§ **Prompt**
Nothing besides a number belongs in the answer, which is how many lines of the listing contain the string "service".

==*==

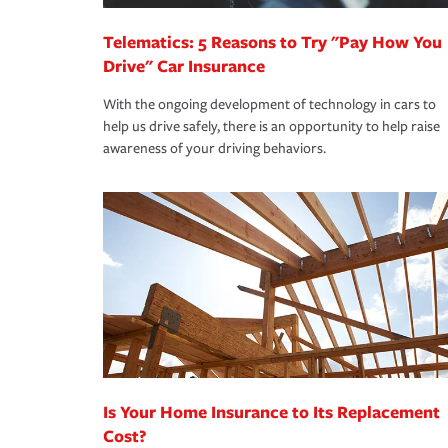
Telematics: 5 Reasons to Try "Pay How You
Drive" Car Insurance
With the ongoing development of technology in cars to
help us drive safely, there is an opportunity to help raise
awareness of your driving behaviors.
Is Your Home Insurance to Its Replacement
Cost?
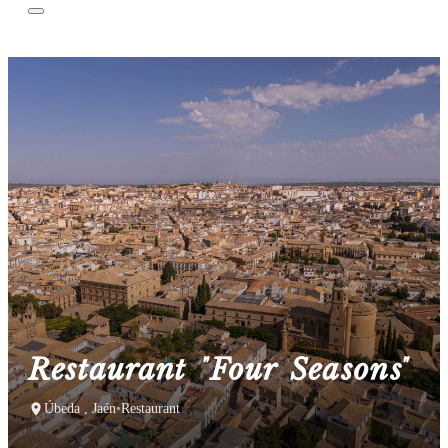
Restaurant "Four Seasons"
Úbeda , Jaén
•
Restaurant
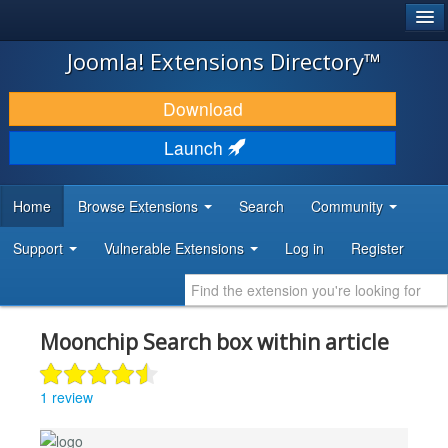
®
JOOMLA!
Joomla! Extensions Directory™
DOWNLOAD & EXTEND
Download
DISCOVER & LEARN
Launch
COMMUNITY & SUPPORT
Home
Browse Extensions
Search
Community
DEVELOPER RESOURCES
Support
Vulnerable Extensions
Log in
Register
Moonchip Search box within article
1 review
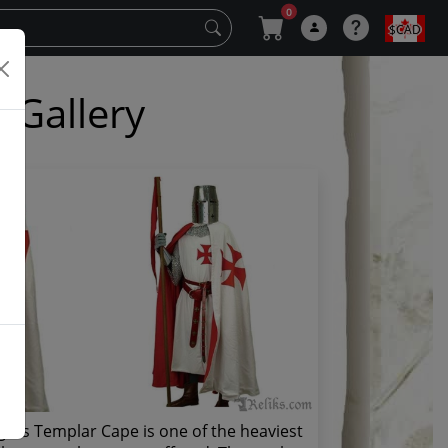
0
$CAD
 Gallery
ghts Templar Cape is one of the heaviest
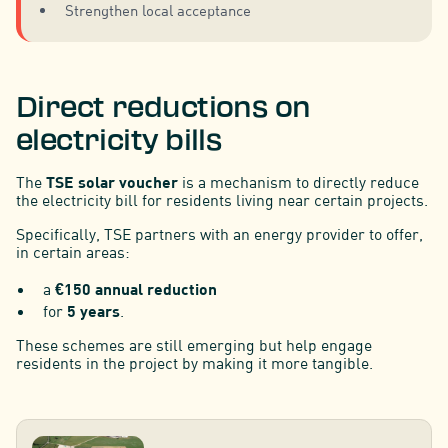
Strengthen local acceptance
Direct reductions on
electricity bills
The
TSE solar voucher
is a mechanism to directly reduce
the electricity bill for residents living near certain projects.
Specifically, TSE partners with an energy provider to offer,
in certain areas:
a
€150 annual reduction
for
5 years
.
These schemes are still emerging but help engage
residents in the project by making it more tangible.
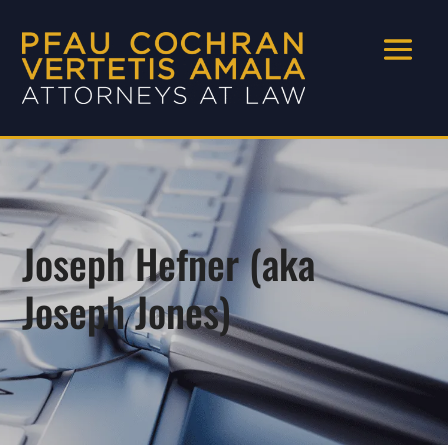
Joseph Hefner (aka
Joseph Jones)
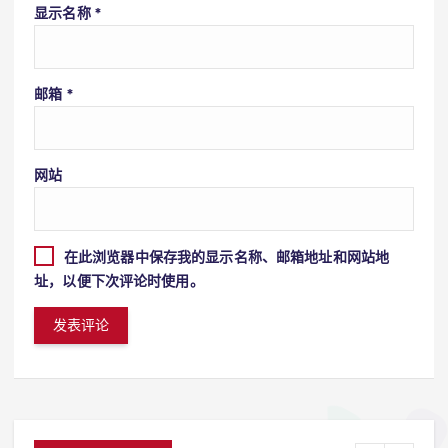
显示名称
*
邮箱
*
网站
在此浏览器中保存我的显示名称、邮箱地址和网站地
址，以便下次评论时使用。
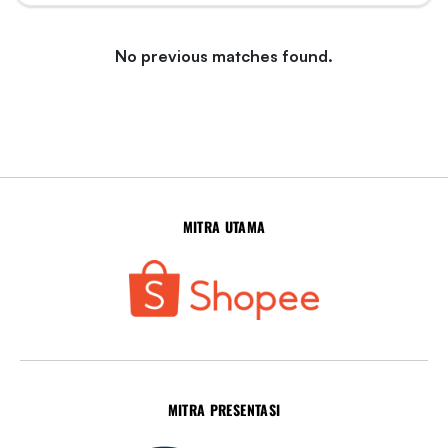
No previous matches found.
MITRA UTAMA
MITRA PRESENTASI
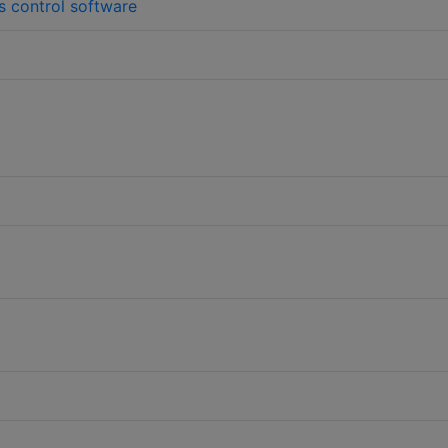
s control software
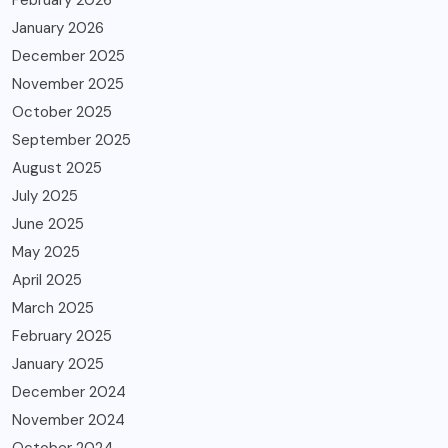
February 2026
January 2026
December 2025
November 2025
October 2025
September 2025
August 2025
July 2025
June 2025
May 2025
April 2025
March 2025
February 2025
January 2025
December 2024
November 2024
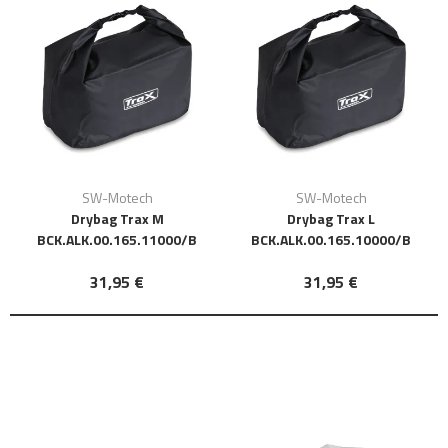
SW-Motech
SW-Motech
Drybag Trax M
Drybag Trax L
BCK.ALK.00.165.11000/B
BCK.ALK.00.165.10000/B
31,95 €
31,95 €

==*==

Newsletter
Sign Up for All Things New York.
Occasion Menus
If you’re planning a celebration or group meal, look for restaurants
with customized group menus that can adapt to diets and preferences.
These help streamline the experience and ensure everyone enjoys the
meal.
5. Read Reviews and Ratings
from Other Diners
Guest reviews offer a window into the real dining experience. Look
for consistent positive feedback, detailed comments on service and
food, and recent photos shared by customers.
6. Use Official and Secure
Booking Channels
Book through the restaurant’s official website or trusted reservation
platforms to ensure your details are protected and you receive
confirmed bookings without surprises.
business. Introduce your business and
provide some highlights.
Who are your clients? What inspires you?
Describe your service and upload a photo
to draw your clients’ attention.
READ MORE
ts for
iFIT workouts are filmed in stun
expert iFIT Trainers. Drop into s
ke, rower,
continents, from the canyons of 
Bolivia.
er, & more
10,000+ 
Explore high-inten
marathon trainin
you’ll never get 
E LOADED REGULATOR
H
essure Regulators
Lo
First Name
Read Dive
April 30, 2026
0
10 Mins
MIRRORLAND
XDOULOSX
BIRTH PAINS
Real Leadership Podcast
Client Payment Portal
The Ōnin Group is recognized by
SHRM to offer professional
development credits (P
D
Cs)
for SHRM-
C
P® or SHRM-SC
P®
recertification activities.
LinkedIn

==*==

§ **Response to this task**
2